İçimde aslında bir "mimar" yattığını düşünerek evimizin planlarını ben yaparım.
Kağıtlara uzun uzun çizerim.
Mutfak çatıda kalmasın, çatı bodrumda olmasın diye planlarıma numaralar koyarım.
Numaraları daire içine alırım. Yanlardan oklar çıkartarak "dikkat edilecek nokta...", "Unutma...", "Önemli..." gibi notlar düşerim.
Konuklarımız geldiğinde "plan projesini" onlara da anlatmak için sabırsızlanır, konuyu açmak için "Nerde oturuyorsunuz?"dan başlarım.
Zaten muhterem karım birazdan "Ev planını misafirlerimize anlattın mı?" der ve kendisi anlatmaya başlar.
Dinleyenler plan projelerimi çok beğenirler.
Karım, "Hadi dolabı nereye koyacağını da söyle" der... Dolap?..
Planda dolap olmasa da "Dolap... Kullanım bakımından şurada..." derim. Sonra...

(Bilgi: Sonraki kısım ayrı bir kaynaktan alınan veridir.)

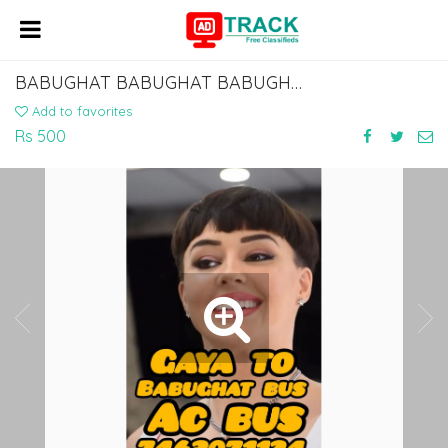
BABUGHAT BABUGHAT BABUGHAT BABUGHAT TO ISLAMPUR KHIZAR SARAI MANPUR BUS SERVICE
Add to favorites
Rs 500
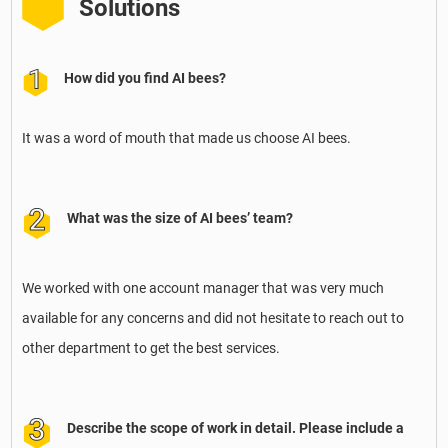
Solutions
How did you find AI bees?
It was a word of mouth that made us choose AI bees.
What was the size of AI bees’ team?
We worked with one account manager that was very much
available for any concerns and did not hesitate to reach out to
other department to get the best services.
Describe the scope of work in detail. Please include a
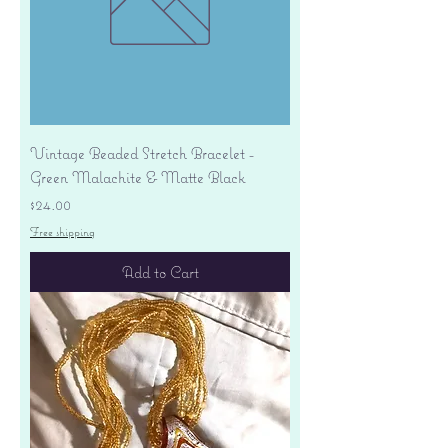
Vintage Beaded Stretch Bracelet -
Green Malachite & Matte Black
Price
$24.00
Free shipping
Add to Cart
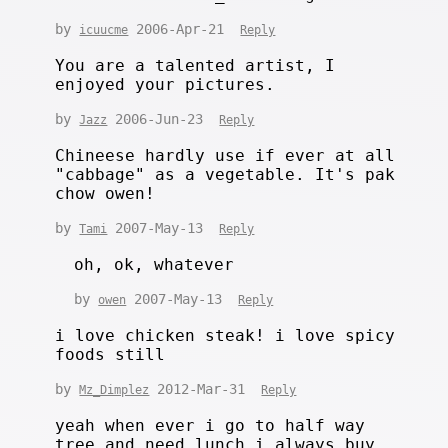
by
2006-Apr-21
icuucme
Reply
You are a talented artist, I
enjoyed your pictures.
by
2006-Jun-23
Jazz
Reply
Chineese hardly use if ever at all
"cabbage" as a vegetable. It's pak
chow owen!
by
2007-May-13
Tami
Reply
oh, ok, whatever
by
2007-May-13
owen
Reply
i love chicken steak! i love spicy
foods still
by
2012-Mar-31
Mz_Dimplez
Reply
yeah when ever i go to half way
tree and need lunch i always buy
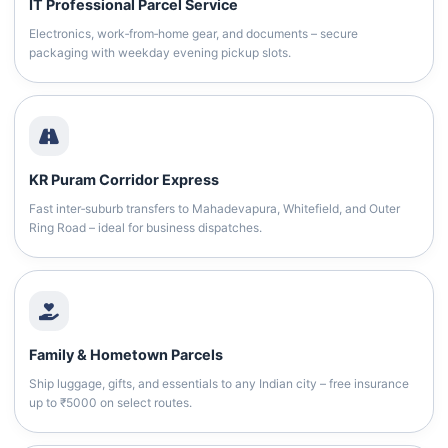
IT Professional Parcel Service
Electronics, work‑from‑home gear, and documents – secure
packaging with weekday evening pickup slots.
KR Puram Corridor Express
Fast inter‑suburb transfers to Mahadevapura, Whitefield, and Outer
Ring Road – ideal for business dispatches.
Family & Hometown Parcels
Ship luggage, gifts, and essentials to any Indian city – free insurance
up to ₹5000 on select routes.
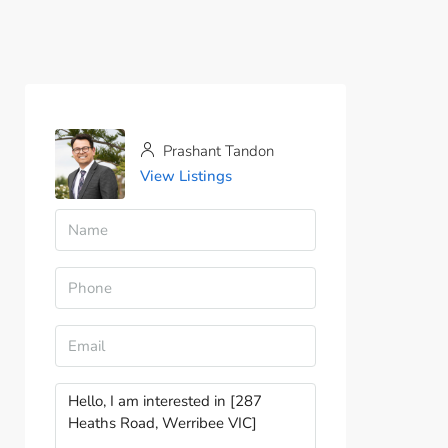
Prashant Tandon
View Listings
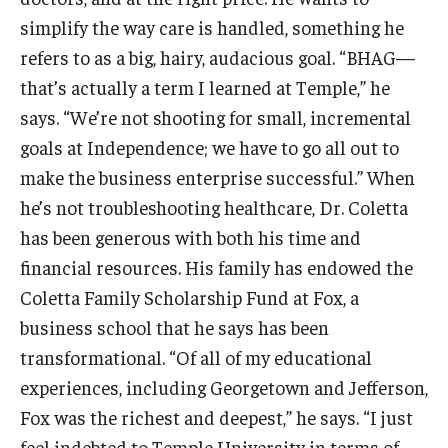
simplify the way care is handled, something he
Students
refers to as a big, hairy, audacious goal. “BHAG—
that’s actually a term I learned at Temple,” he
Awards & Scholarships
says. “We’re not shooting for small, incremental
Center for Student Professional Development
goals at Independence; we have to go all out to
make the business enterprise successful.” When
College Council
he’s not troubleshooting healthcare, Dr. Coletta
Get Involved
has been generous with both his time and
financial resources. His family has endowed the
Life at Fox
Coletta Family Scholarship Fund at Fox, a
Parents & Families
business school that he says has been
Student Advisory Councils
transformational. “Of all of my educational
experiences, including Georgetown and Jefferson,
Student Experience and Alumni Engagement
Fox was the richest and deepest,” he says. “I just
Student Professional Organizations
feel indebted to Temple University in terms of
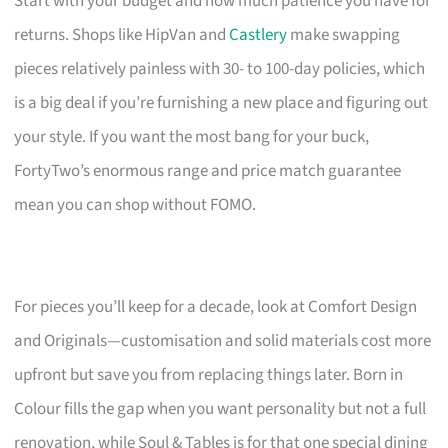
Start with your budget and how much patience you have for
returns. Shops like HipVan and
Castlery
make swapping
pieces relatively painless with 30- to 100-day policies, which
is a big deal if you’re furnishing a new place and figuring out
your style. If you want the most bang for your buck,
FortyTwo’s enormous range and price match guarantee
mean you can shop without FOMO.
For pieces you’ll keep for a decade, look at Comfort Design
and Originals—customisation and solid materials cost more
upfront but save you from replacing things later. Born in
Colour fills the gap when you want personality but not a full
renovation, while Soul & Tables is for that one special dining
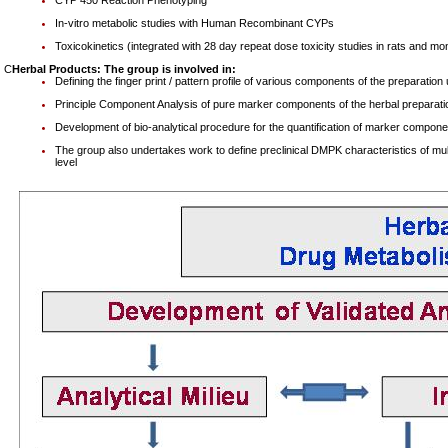
CYP 450 Reaction Phenotyping
In-vitro metabolic studies with Human Recombinant CYPs
Toxicokinetics (integrated with 28 day repeat dose toxicity studies in rats and m
C
Herbal Products: The group is involved in:
Defining the finger print / pattern profile of various components of the preparat
Principle Component Analysis of pure marker components of the herbal preparati
Development of bio-analytical procedure for the quantification of marker componen
The group also undertakes work to define preclinical DMPK characteristics of multi
level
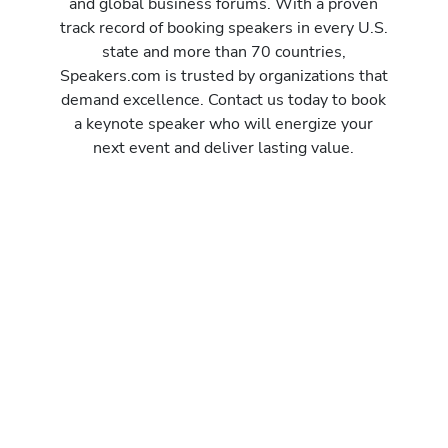
and global business forums. With a proven
track record of booking speakers in every U.S.
state and more than 70 countries,
Speakers.com is trusted by organizations that
demand excellence. Contact us today to book
a keynote speaker who will energize your
next event and deliver lasting value.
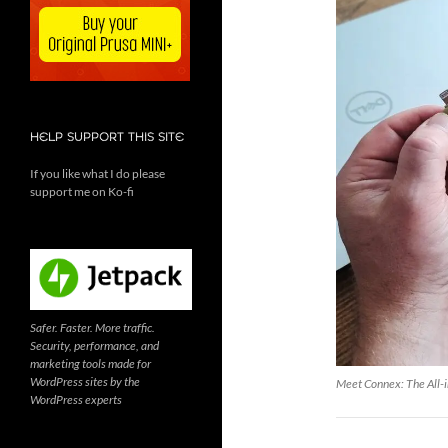
HELP SUPPORT THIS SITE
If you like what I do please
support me on Ko-fi
Safer. Faster. More traffic.
Security, performance, and
marketing tools made for
WordPress sites by the
Meet Connex: The All-i
WordPress experts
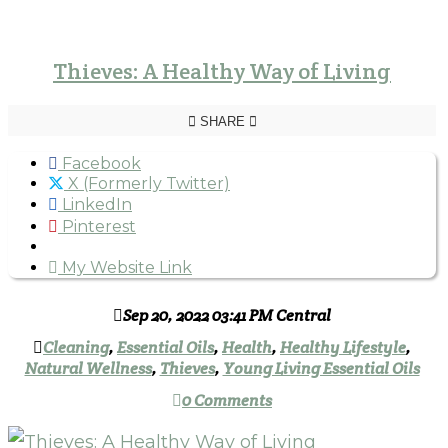
Thieves: A Healthy Way of Living
SHARE
Facebook
X (Formerly Twitter)
LinkedIn
Pinterest
My Website Link
Sep 20, 2022 03:41 PM Central
Cleaning
,
Essential Oils
,
Health
,
Healthy Lifestyle
,
Natural Wellness
,
Thieves
,
Young Living Essential Oils
0 Comments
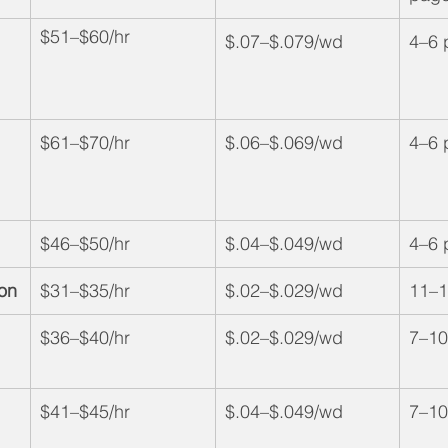
$51–$60/hr
$.07–$.079/wd
4–6 
$61–$70/hr
$.06–$.069/wd
4–6 
$46–$50/hr
$.04–$.049/wd
4–6 
ion
$31–$35/hr
$.02–$.029/wd
11–1
$36–$40/hr
$.02–$.029/wd
7–10
$41–$45/hr
$.04–$.049/wd
7–10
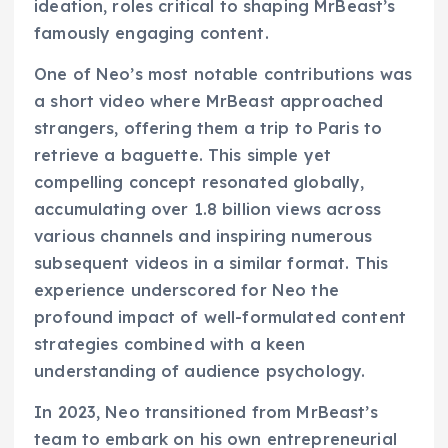
ideation, roles critical to shaping MrBeast’s
famously engaging content.
One of Neo’s most notable contributions was
a short video where MrBeast approached
strangers, offering them a trip to Paris to
retrieve a baguette. This simple yet
compelling concept resonated globally,
accumulating over 1.8 billion views across
various channels and inspiring numerous
subsequent videos in a similar format. This
experience underscored for Neo the
profound impact of well-formulated content
strategies combined with a keen
understanding of audience psychology.
In 2023, Neo transitioned from MrBeast’s
team to embark on his own entrepreneurial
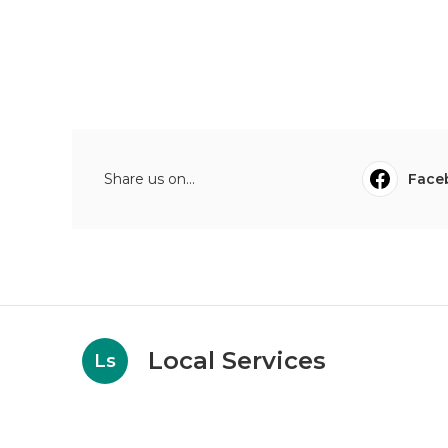
Share us on...
Face
Local Services
Ls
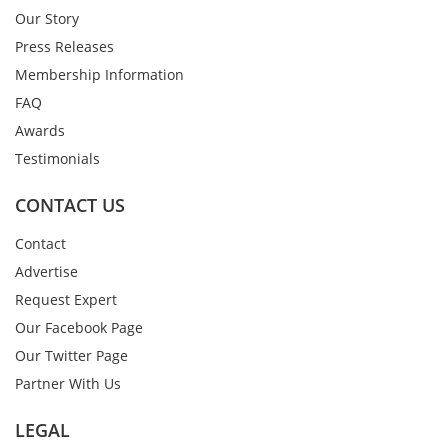
Our Story
Press Releases
Membership Information
FAQ
Awards
Testimonials
CONTACT US
Contact
Advertise
Request Expert
Our Facebook Page
Our Twitter Page
Partner With Us
LEGAL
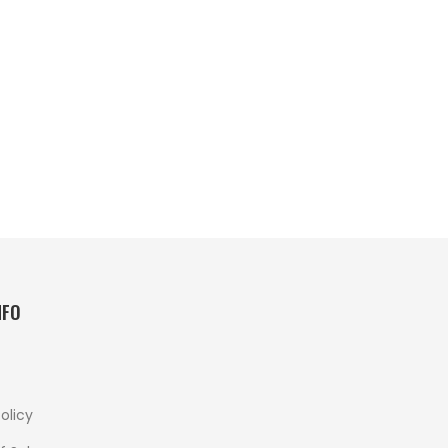
NFO
olicy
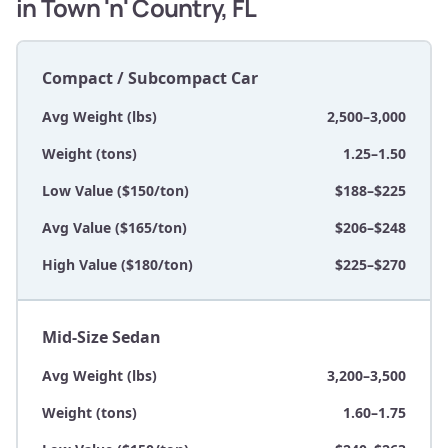
in Town 'n' Country, FL
Compact / Subcompact Car
Avg Weight (lbs)
2,500–3,000
Weight (tons)
1.25–1.50
Low Value ($150/ton)
$188–$225
Avg Value ($165/ton)
$206–$248
High Value ($180/ton)
$225–$270
Mid-Size Sedan
Avg Weight (lbs)
3,200–3,500
Weight (tons)
1.60–1.75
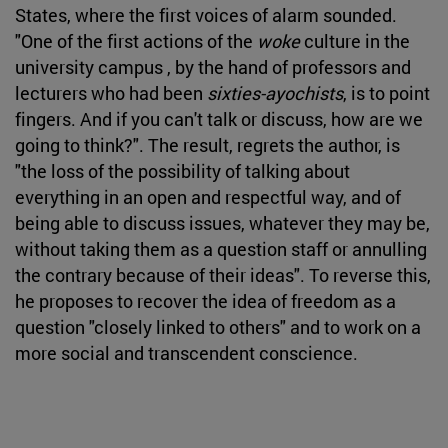
States, where the first voices of alarm sounded.
"One of the first actions of the
woke
culture in the
university campus , by the hand of professors and
lecturers who had been
sixties-ayochists
, is to point
fingers. And if you can't talk or discuss, how are we
going to think?". The result, regrets the author, is
"the loss of the possibility of talking about
everything in an open and respectful way, and of
being able to discuss issues, whatever they may be,
without taking them as a question staff or annulling
the contrary because of their ideas". To reverse this,
he proposes to recover the idea of freedom as a
question "closely linked to others" and to work on a
more social and transcendent conscience.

Sonra kağıtlarım karışır, bir tanıdık mimar buluruz, o bize "plan projesini" anlatır, dinleriz. Arada bir "Dolabı nereye koyacağını söyle..." diye atılırım.
Mimar "Dolap... Kullanım bakımından şurada..." der...
*
Mimarlar... Doğa cömert olsa da, dünyanın en çirkin şehirleri bizimdir.
Ankara’yı, İstanbul’u, Antalya’yı, Bursa’yı, İzmir’i ya da herhangi bir kenti gezerken düşünürüm; bu çirkin kentleri kim yaptı?..
Bir mimarın imzası olmadan çivi bile çakılamayacağını hepimiz biliriz.
O zaman bu çirkinlikler kimin eseri?..
O çirkin binalar kimin?..
Bahçeli evleri kim apartmanlarla doldurdu da bahçeler yok oldu?.. O iki katlı evlerin önüne ve arkasına yüksek apartmanları kim dikti?.. Eczane dolabı gibi üst üste kutu kutu görüntüler kimin çizimi?.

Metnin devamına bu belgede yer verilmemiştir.